Return only the lines from the top of the data down to the one that holds "ungesa e reshjeve: Fierza në", both included, without any pictures.
------------------------------------------------------------
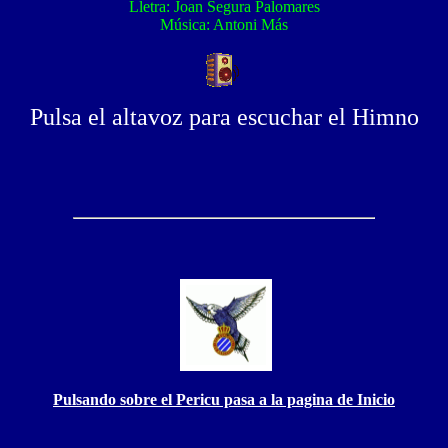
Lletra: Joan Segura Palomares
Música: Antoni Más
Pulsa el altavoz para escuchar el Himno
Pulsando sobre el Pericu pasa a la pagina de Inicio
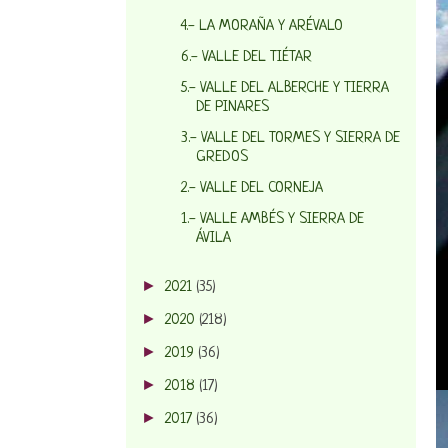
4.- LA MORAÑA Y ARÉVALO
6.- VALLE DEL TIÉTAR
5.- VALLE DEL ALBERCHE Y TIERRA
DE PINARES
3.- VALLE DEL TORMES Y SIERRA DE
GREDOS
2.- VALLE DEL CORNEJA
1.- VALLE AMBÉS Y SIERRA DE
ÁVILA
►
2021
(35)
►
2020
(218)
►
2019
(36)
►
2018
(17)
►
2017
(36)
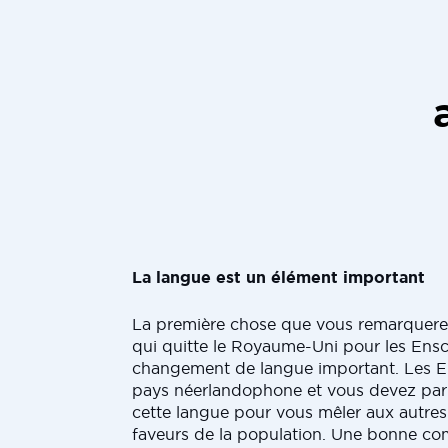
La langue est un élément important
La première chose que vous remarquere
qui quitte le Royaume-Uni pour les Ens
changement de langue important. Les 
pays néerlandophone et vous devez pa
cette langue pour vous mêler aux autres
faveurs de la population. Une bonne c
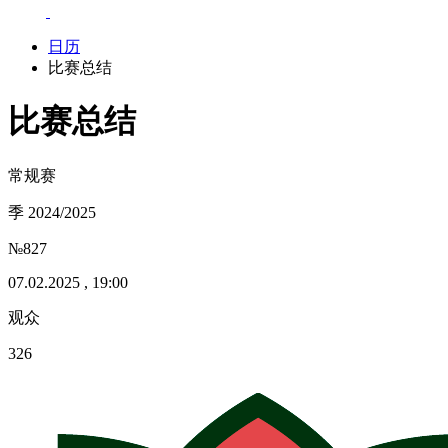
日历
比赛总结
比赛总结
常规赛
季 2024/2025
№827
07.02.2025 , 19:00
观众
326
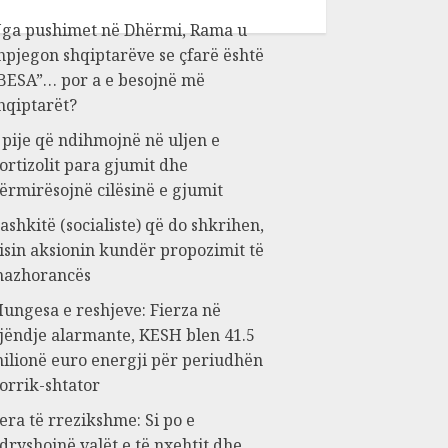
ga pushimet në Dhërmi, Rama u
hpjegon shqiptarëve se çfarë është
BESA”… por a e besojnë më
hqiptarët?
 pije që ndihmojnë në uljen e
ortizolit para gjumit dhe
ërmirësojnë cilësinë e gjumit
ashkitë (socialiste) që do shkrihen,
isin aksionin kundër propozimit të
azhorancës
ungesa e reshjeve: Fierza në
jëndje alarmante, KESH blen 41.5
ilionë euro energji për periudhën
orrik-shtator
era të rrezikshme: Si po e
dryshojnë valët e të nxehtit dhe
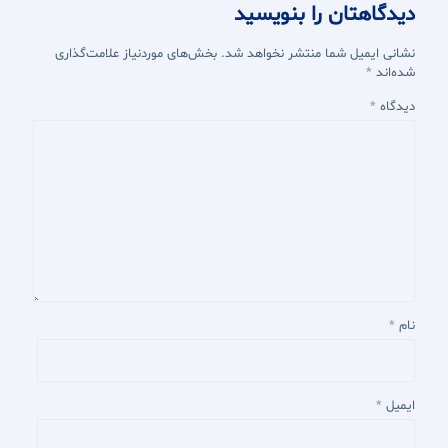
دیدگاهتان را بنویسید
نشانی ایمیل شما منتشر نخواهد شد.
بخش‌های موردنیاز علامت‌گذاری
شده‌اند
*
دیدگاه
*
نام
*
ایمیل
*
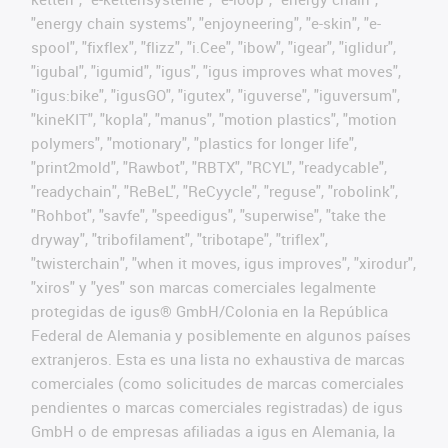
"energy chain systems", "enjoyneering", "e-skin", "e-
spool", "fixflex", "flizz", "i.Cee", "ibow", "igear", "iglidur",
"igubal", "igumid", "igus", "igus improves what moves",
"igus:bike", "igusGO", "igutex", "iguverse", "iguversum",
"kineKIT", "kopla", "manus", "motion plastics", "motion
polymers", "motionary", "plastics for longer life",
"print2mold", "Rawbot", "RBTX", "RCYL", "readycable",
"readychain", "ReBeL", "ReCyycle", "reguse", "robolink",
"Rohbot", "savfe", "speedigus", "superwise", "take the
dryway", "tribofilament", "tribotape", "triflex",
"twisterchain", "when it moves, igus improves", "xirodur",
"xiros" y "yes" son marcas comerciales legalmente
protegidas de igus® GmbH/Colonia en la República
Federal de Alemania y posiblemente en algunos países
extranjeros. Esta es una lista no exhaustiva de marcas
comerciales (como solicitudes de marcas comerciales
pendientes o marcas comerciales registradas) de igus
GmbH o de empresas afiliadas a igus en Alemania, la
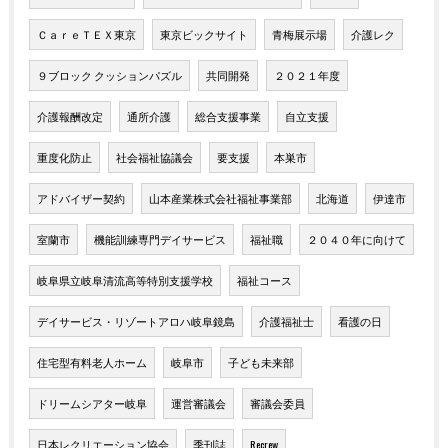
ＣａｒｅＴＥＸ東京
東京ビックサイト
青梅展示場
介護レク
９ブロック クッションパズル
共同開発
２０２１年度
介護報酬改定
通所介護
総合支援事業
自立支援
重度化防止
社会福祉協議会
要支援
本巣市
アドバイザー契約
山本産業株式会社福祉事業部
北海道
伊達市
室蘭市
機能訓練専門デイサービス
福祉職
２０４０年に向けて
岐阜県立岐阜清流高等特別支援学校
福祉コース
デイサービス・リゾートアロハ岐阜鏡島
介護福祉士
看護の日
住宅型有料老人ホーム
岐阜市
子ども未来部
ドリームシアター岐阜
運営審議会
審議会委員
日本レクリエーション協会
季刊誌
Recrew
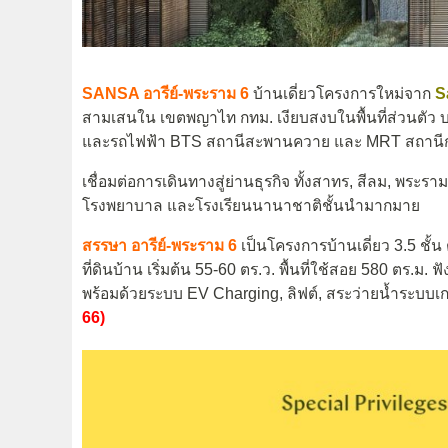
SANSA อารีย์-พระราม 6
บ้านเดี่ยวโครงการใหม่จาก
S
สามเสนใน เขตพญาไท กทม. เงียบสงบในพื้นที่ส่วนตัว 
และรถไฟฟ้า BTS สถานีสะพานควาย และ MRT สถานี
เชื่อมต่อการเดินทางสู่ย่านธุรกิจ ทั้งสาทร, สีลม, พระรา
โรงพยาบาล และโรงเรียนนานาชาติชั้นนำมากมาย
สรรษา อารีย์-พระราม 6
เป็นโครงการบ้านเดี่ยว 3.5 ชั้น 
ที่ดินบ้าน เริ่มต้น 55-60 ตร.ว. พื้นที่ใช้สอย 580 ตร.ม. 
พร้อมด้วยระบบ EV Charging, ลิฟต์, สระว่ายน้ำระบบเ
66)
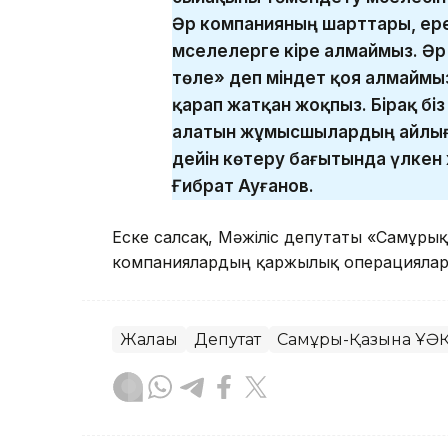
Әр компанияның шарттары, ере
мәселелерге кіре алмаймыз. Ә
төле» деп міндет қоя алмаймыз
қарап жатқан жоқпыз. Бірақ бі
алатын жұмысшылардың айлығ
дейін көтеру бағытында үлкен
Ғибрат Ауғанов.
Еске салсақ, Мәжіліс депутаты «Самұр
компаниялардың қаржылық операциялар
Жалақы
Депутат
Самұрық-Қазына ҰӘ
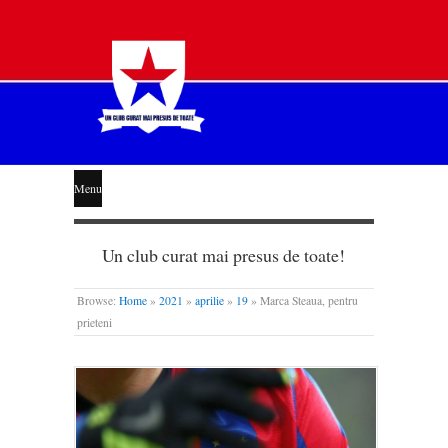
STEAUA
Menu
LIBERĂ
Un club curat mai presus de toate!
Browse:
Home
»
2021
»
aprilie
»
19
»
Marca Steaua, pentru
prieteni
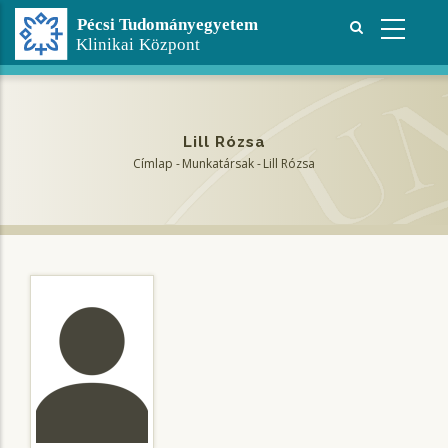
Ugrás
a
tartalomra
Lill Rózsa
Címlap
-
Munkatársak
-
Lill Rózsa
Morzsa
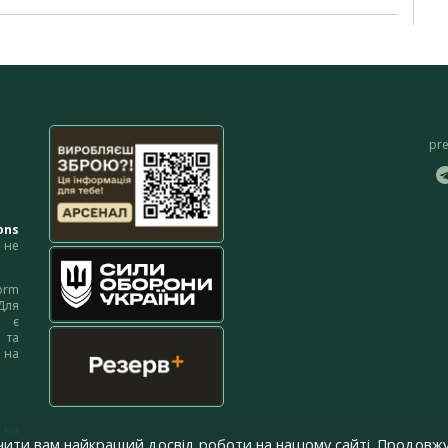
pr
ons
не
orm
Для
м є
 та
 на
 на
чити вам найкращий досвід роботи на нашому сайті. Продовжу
------------------------------------------------------------
▸ **WRITTEN SOLUTION**:
Lletra: Joan Segura Palomares
Música: Antoni Más
Pulsa el altavoz para escuchar el Himno
Pulsando sobre el Pericu pasa a la pagina de Inicio
4.- LA MORAÑA Y ARÉVALO
6.- VALLE DEL TIÉTAR
5.- VALLE DEL ALBERCHE Y TIERRA
DE PINARES
3.- VALLE DEL TORMES Y SIERRA DE
GREDOS
2.- VALLE DEL CORNEJA
1.- VALLE AMBÉS Y SIERRA DE
ÁVILA
►
2021
(35)
►
2020
(218)
►
2019
(36)
►
2018
(17)
►
2017
(36)
La langue est un élément important
La première chose que vous remarquere
qui quitte le Royaume-Uni pour les Ens
changement de langue important. Les 
pays néerlandophone et vous devez pa
cette langue pour vous mêler aux autres
faveurs de la population. Une bonne c
日历
比赛总结
比赛总结
常规赛
季 2024/2025
№827
07.02.2025 , 19:00
观众
326
ga pushimet në Dhërmi, Rama u
hpjegon shqiptarëve se çfarë është
BESA”… por a e besojnë më
hqiptarët?
 pije që ndihmojnë në uljen e
ortizolit para gjumit dhe
ërmirësojnë cilësinë e gjumit
ashkitë (socialiste) që do shkrihen,
isin aksionin kundër propozimit të
azhorancës
ungesa e reshjeve: Fierza në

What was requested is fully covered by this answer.